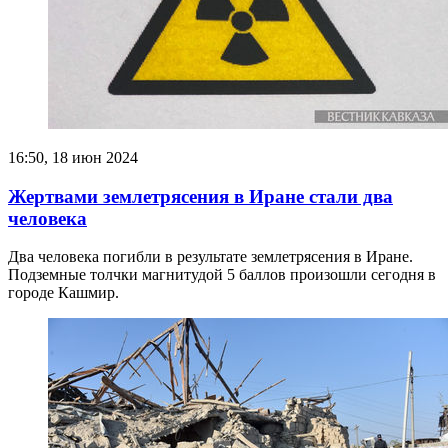
16:50, 18 июн 2024
Жертвами землетрясения в Иране стали два
человека
Два человека погибли в результате землетрясения в Иране.
Подземные толчки магнитудой 5 баллов произошли сегодня в
городе Кашмир.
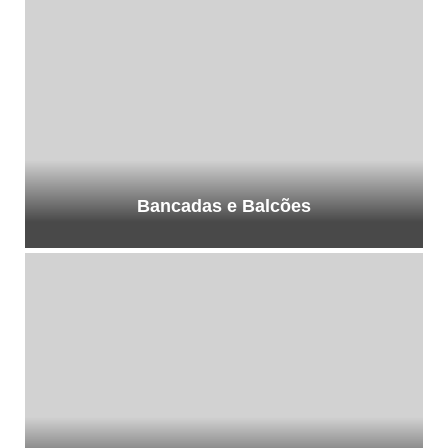
Bancadas e Balcões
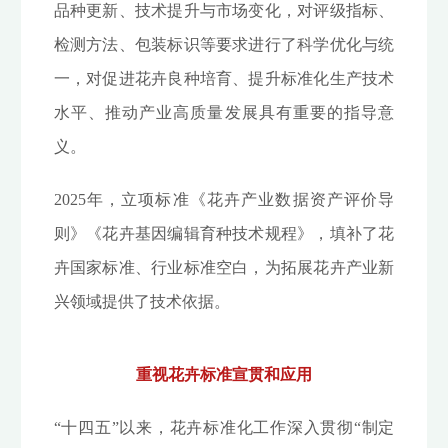
品种更新、技术提升与市场变化，对评级指标、
检测方法、包装标识等要求进行了科学优化与统
一，对促进花卉良种培育、提升标准化生产技术
水平、推动产业高质量发展具有重要的指导意
义。
2025年，立项标准《花卉产业数据资产评价导
则》《花卉基因编辑育种技术规程》，填补了花
卉国家标准、行业标准空白，为拓展花卉产业新
兴领域提供了技术依据。
重视花卉标准宣贯和应用
“十四五”以来，花卉标准化工作深入贯彻“制定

::::::

Scan the listing for the string "Иране", then copy every line where it appears.

- [SOLUTION BELOW]:
Жертвами землетрясения в Иране стали два
Два человека погибли в результате землетрясения в Иране.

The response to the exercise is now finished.